[Pw_forum] Convergence of imaginary modes

Stefano Baroni baroni at sissa.it
Mon Jun 27 17:09:30 CEST 2011

Dear Brad & Nicola,

I was going to reply to Brad, when I noticed that Nicola already did so, and quite appropriately. Let me just elaborate a little bit on Nicola's remarks.

The reason why Kohn anomalies require so many k-points to be properly captured on a computer is the same why they are so sensitive to temperature in nature. They are due to different portions of the Fermi surface to be quasi-parallel (i.e. connected by a same q vector, the "nesting" vector).

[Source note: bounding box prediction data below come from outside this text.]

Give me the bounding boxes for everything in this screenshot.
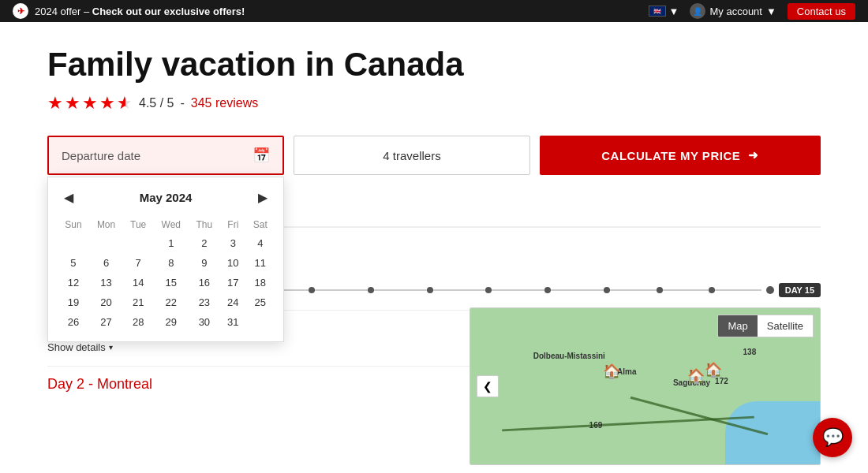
map-area: Dolbeau-Mistassini Alma Saguenay 138 172… bbox=[470, 307, 821, 465]
departure-date-input[interactable]: Departure date 📅 bbox=[47, 136, 284, 175]
calendar-empty bbox=[89, 233, 124, 253]
calendar-day[interactable]: 4 bbox=[247, 233, 274, 253]
calendar-day[interactable]: 24 bbox=[219, 292, 246, 312]
calendar-empty bbox=[58, 233, 89, 253]
chevron-left-icon: ❮ bbox=[483, 380, 492, 393]
calendar-day[interactable]: 10 bbox=[219, 253, 246, 273]
star-4: ★ bbox=[99, 93, 115, 114]
map-back-button[interactable]: ❮ bbox=[477, 375, 499, 397]
my-account-button[interactable]: 👤 My account ▼ bbox=[690, 3, 776, 19]
map-water bbox=[725, 401, 820, 464]
map-label-138: 138 bbox=[743, 348, 757, 356]
timeline-end bbox=[766, 286, 774, 294]
rating-value: 4.5 / 5 bbox=[139, 96, 174, 110]
calendar-day[interactable]: 26 bbox=[58, 312, 89, 332]
account-icon: 👤 bbox=[690, 3, 705, 19]
calendar-month: May 2024 bbox=[140, 191, 193, 204]
calculate-price-button[interactable]: CALCULATE MY PRICE ➜ bbox=[540, 136, 821, 175]
calendar-day[interactable]: 30 bbox=[189, 312, 220, 332]
departure-placeholder: Departure date bbox=[62, 149, 140, 162]
calendar-day[interactable]: 14 bbox=[123, 273, 153, 292]
timeline-dot-10 bbox=[657, 287, 663, 293]
calendar-day[interactable]: 13 bbox=[89, 273, 124, 292]
chat-icon: 💬 bbox=[822, 427, 844, 448]
calendar-dow: Mon bbox=[89, 216, 124, 233]
map-type-controls: Map Satellite bbox=[717, 315, 814, 337]
map-label-dolbeau: Dolbeau-Mistassini bbox=[533, 352, 605, 360]
map-button[interactable]: Map bbox=[718, 315, 757, 337]
arrow-icon: ➜ bbox=[748, 148, 759, 162]
booking-bar: Departure date 📅 ◀ May 2024 ▶ SunMonTueW… bbox=[47, 136, 821, 175]
timeline-dot-5 bbox=[368, 287, 374, 293]
chat-button[interactable]: 💬 bbox=[813, 418, 852, 457]
travellers-value: 4 travellers bbox=[383, 149, 440, 162]
calendar-empty bbox=[123, 233, 153, 253]
calendar-day[interactable]: 6 bbox=[89, 253, 124, 273]
satellite-button[interactable]: Satellite bbox=[758, 315, 813, 337]
calendar-day[interactable]: 8 bbox=[153, 253, 189, 273]
calendar-day[interactable]: 18 bbox=[247, 273, 274, 292]
calendar-day[interactable]: 1 bbox=[153, 233, 189, 253]
calendar-dow: Sat bbox=[247, 216, 274, 233]
calendar-dropdown: ◀ May 2024 ▶ SunMonTueWedThuFriSat 12345… bbox=[47, 177, 284, 342]
rating-row: ★ ★ ★ ★ ★ ★ 4.5 / 5 - 345 reviews bbox=[47, 93, 821, 114]
star-3: ★ bbox=[82, 93, 98, 114]
calendar-dow: Thu bbox=[189, 216, 220, 233]
topbar: ✈ 2024 offer – Check out our exclusive o… bbox=[0, 0, 868, 22]
day15-badge: DAY 15 bbox=[779, 283, 821, 297]
calendar-day[interactable]: 21 bbox=[123, 292, 153, 312]
brand-logo: ✈ bbox=[13, 3, 28, 19]
calendar-next-button[interactable]: ▶ bbox=[252, 187, 274, 208]
calendar-day[interactable]: 7 bbox=[123, 253, 153, 273]
calendar-dow: Wed bbox=[153, 216, 189, 233]
my-account-label: My account bbox=[709, 6, 761, 17]
star-5-half: ★ ★ bbox=[117, 93, 133, 114]
day2-city: Montreal bbox=[97, 376, 152, 392]
calendar-prev-button[interactable]: ◀ bbox=[58, 187, 80, 208]
calendar-day[interactable]: 9 bbox=[189, 253, 220, 273]
calendar-empty bbox=[247, 312, 274, 332]
map-pin-1: 🏠 bbox=[603, 363, 620, 380]
timeline-dot-9 bbox=[604, 287, 610, 293]
calendar-day[interactable]: 28 bbox=[123, 312, 153, 332]
timeline-dot-11 bbox=[709, 287, 715, 293]
chevron-down-icon: ▾ bbox=[109, 343, 113, 352]
calendar-day[interactable]: 11 bbox=[247, 253, 274, 273]
calendar-day[interactable]: 23 bbox=[189, 292, 220, 312]
calendar-day[interactable]: 5 bbox=[58, 253, 89, 273]
calendar-icon: 📅 bbox=[253, 147, 270, 164]
calendar-dow: Fri bbox=[219, 216, 246, 233]
calendar-dow: Tue bbox=[123, 216, 153, 233]
calendar-day[interactable]: 17 bbox=[219, 273, 246, 292]
page-title: Family vacation in Canada bbox=[47, 46, 821, 84]
calendar-day[interactable]: 29 bbox=[153, 312, 189, 332]
uk-flag-icon: 🇬🇧 bbox=[649, 6, 666, 17]
calendar-day[interactable]: 22 bbox=[153, 292, 189, 312]
travellers-input[interactable]: 4 travellers bbox=[294, 136, 530, 175]
language-selector[interactable]: 🇬🇧 ▼ bbox=[649, 6, 679, 17]
timeline-dot-8 bbox=[544, 287, 551, 293]
calendar-day[interactable]: 16 bbox=[189, 273, 220, 292]
calendar-day[interactable]: 31 bbox=[219, 312, 246, 332]
calendar-day[interactable]: 2 bbox=[189, 233, 220, 253]
reviews-link[interactable]: 345 reviews bbox=[191, 96, 258, 110]
timeline-dot-4 bbox=[309, 287, 315, 293]
calendar-day[interactable]: 19 bbox=[58, 292, 89, 312]
calendar-day[interactable]: 15 bbox=[153, 273, 189, 292]
calendar-day[interactable]: 12 bbox=[58, 273, 89, 292]
map-background: Dolbeau-Mistassini Alma Saguenay 138 172… bbox=[470, 308, 820, 464]
map-label-169: 169 bbox=[589, 421, 603, 430]
star-rating: ★ ★ ★ ★ ★ ★ bbox=[47, 93, 133, 114]
timeline-dot-6 bbox=[427, 287, 433, 293]
calendar-day[interactable]: 3 bbox=[219, 233, 246, 253]
calendar-day[interactable]: 20 bbox=[89, 292, 124, 312]
calendar-day[interactable]: 25 bbox=[247, 292, 274, 312]
star-1: ★ bbox=[47, 93, 63, 114]
calendar-grid: SunMonTueWedThuFriSat 123456789101112131… bbox=[58, 216, 274, 332]
calendar-dow: Sun bbox=[58, 216, 89, 233]
contact-us-button[interactable]: Contact us bbox=[788, 3, 855, 20]
topbar-right: 🇬🇧 ▼ 👤 My account ▼ Contact us bbox=[649, 3, 855, 20]
departure-container: Departure date 📅 ◀ May 2024 ▶ SunMonTueW… bbox=[47, 136, 284, 175]
map-pin-3: 🏠 bbox=[705, 361, 722, 378]
calendar-day[interactable]: 27 bbox=[89, 312, 124, 332]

By the way, this is why Kohn anomalies are more important on low dimensions: the lower the dimension, the easier it is to have nesting. When this occurs, perturbations with the periodicity of the nesting vector will be strongly screened, hence phonons with that periodicity will be soft or "quasi soft". When the temperature increases, the Fermi surfaces becomes "blurred", and the very concept of nesting breaks down. Computationally, in a metal the energy smearing (Gaussian or other) plays the role of an effective temperature. The smaller the smearing, the larger the number of k-points necessary to sample the Brillouin zone to an energy resolution compatible with the smearing.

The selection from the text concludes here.